Unquestionably many aspects of mathematics are arbitrary and obviously invented by humans, but many other deep relationships seem independent of culture and as true to a space alien as to us on earth. The human sense of beauty may well have evolved along with the human brain as the result of eons of exposure to nature. Perhaps that is all there is to the mystery of beauty in science. Why, however, does beauty become all the more important the more remote the science is from human experience. If the sense of beauty is some type of epiphenomenon of the human brain’s interaction with perceived nature, one would expect a divergence between the sense of beauty and realms of science and mathematics far distant and even contrary to everyday experience. So far that has not been the case.

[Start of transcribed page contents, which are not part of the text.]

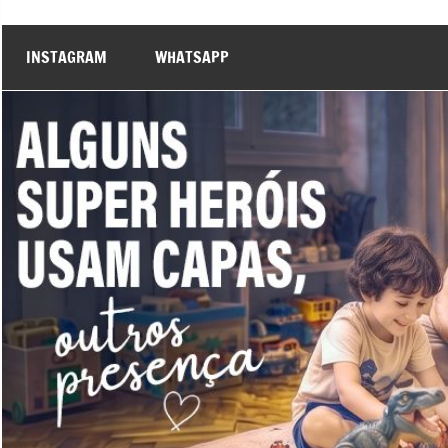
INSTAGRAM
WHATSAPP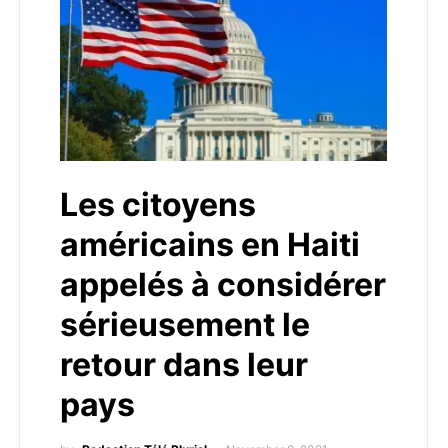
Les citoyens
américains en Haiti
appelés à considérer
sérieusement le
retour dans leur
pays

The argument implies beauty is something immaterial instead of being a subjective neurological response to stimuli. The argument fails to explain why some things are beautiful to some and not to others and fails to consider the enhanced beauty perception people can have under the influence of some drugs. Critics have labeled the variant of Argument based on the level of beauty (as per Swinburne above) as a seeing the world in an overly optimistic fashion, incapable of seeing the ugliness as well as the beauty. Joseph McCabe, a freethought writer of the early 20th century, questioned the argument in The Existence of God, when he asked whether God also created parasitic microbes.[17] Bertrand Russell had no trouble seeing beauty in mathematics. In the Study of Mathematics, he wrote: "Mathematics, rightly viewed, possesses not only truth, but supreme beauty—a beauty cold and austere, like that of sculpture, without appeal to any part of our weaker nature, without the gorgeous trappings of painting or music, yet sublimely pure, and capable of a stern perfection such as only the greatest art can show. The true spirit of delight, the exaltation, the sense of being more than Man, which is the touchstone of the highest excellence, is to be found in mathematics as surely as in poetry."[18]. However, he often failed to see beauty in lesser creations. He stated that he was "unable to see any great beauty or harmony in the tapeworm."[19] H. L. Mencken stated that humans have created things of greater beauty when he wrote, "I also pass over the relatively crude contrivances of this Creator in the aesthetic field, wherein He has been far surpassed by man, as, for example, for adroitness of design, for complexity or for beauty, the sounds of an orchestra."[20] More recently, Richard Dawkins dismissed the Argument as "vacuous", claiming that "[i]f there is a logical argument linking the existence of great art to the existence of God, it is not spelled out by its proponents."[21]